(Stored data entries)
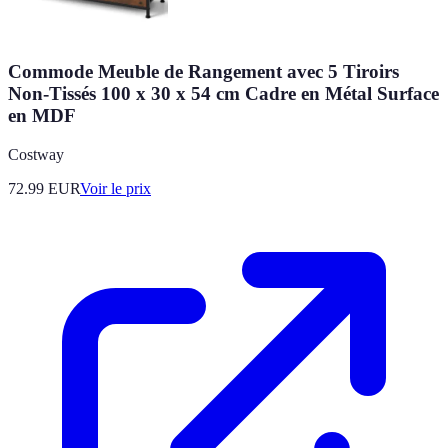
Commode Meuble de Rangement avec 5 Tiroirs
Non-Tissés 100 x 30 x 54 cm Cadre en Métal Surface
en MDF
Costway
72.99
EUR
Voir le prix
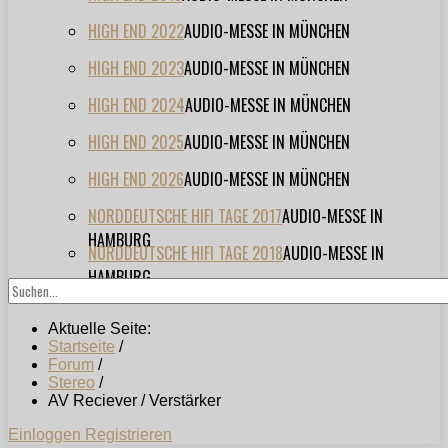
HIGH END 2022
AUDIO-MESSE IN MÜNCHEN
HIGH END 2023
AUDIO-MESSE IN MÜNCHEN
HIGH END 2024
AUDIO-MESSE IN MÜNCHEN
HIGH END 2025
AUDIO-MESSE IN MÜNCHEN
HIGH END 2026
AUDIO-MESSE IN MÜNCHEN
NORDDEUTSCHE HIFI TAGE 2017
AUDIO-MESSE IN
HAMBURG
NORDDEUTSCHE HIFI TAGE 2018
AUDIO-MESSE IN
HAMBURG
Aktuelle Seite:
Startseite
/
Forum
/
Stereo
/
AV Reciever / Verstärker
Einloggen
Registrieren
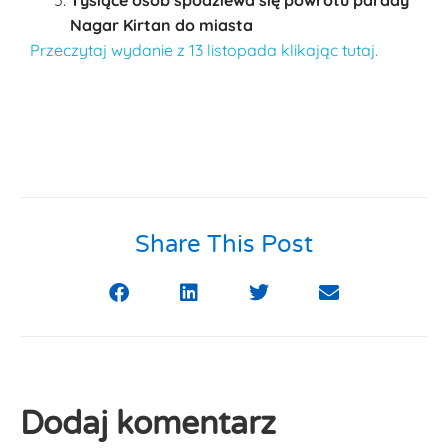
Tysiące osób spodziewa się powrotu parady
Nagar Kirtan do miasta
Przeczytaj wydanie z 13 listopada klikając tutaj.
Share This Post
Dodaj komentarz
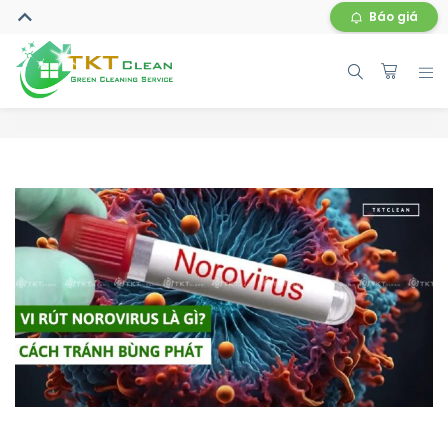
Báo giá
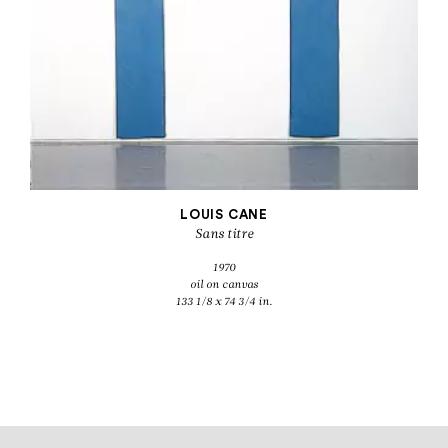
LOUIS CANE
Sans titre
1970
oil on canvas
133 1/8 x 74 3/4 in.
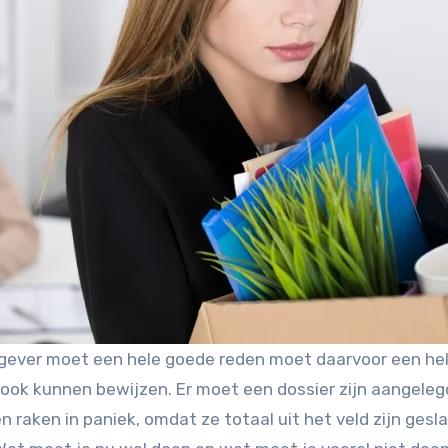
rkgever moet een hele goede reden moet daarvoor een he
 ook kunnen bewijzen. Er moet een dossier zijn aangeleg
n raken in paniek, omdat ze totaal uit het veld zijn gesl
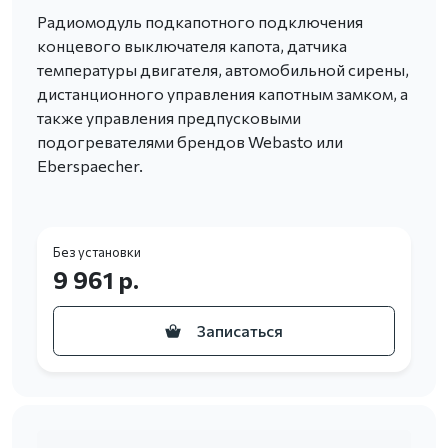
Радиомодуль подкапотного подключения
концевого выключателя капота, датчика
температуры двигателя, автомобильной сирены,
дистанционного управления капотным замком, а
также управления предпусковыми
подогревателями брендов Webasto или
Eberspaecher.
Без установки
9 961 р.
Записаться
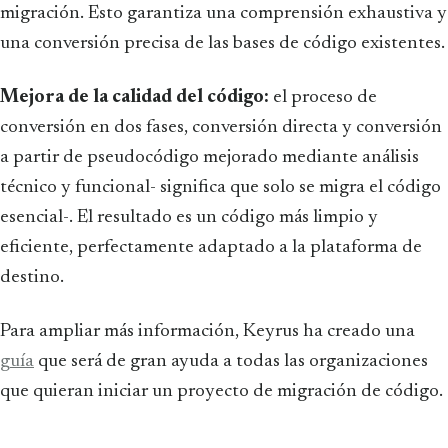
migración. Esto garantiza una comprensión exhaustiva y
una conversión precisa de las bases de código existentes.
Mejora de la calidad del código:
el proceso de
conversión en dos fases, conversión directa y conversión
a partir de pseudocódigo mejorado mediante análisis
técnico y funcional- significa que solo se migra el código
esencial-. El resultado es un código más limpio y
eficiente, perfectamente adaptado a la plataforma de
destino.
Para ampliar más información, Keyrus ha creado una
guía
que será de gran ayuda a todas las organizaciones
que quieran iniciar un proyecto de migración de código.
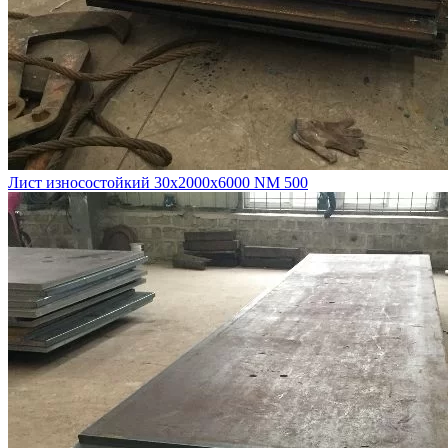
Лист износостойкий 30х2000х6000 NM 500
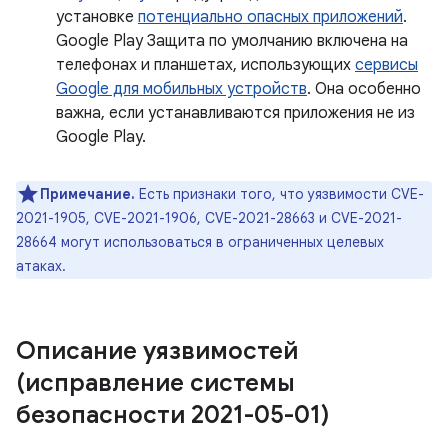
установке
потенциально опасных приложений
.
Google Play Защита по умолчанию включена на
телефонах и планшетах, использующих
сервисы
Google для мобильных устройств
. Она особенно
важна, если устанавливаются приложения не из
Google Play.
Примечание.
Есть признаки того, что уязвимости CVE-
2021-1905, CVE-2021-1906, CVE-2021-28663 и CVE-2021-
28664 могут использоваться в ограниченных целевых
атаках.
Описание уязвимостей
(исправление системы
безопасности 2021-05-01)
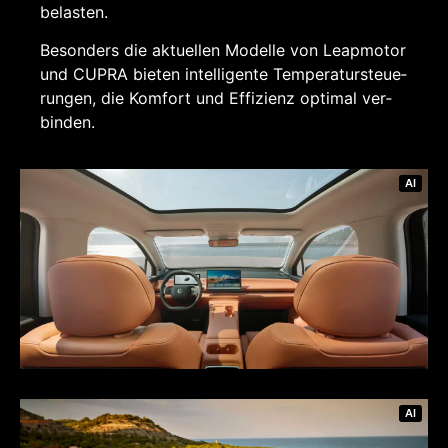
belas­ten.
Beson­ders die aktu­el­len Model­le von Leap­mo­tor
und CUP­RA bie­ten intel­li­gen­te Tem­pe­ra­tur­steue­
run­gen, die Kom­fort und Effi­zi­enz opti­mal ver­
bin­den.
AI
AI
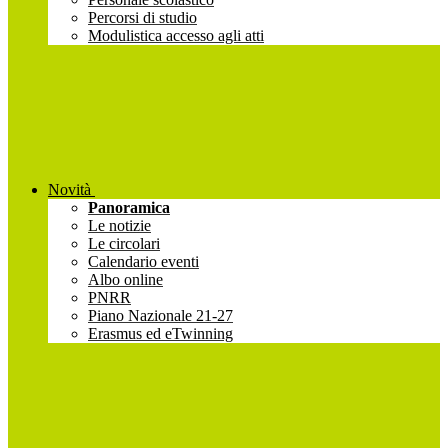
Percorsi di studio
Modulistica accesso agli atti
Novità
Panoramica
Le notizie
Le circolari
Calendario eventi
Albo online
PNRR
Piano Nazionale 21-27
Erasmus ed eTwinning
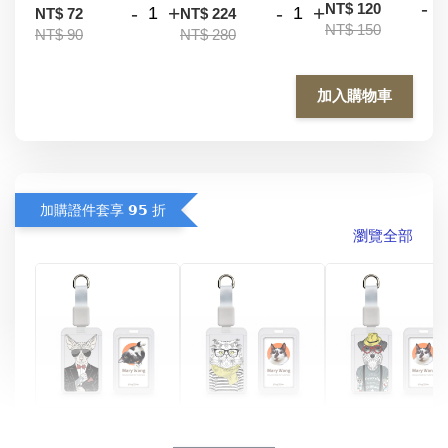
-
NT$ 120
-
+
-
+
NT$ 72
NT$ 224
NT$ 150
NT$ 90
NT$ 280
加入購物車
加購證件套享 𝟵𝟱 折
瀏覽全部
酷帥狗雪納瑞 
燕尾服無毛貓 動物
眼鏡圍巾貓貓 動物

- _EXERCISE BRIEF_: Answer with a single number: how many lines above hold the word "управления"?

- _TASK RESPONSE_: 2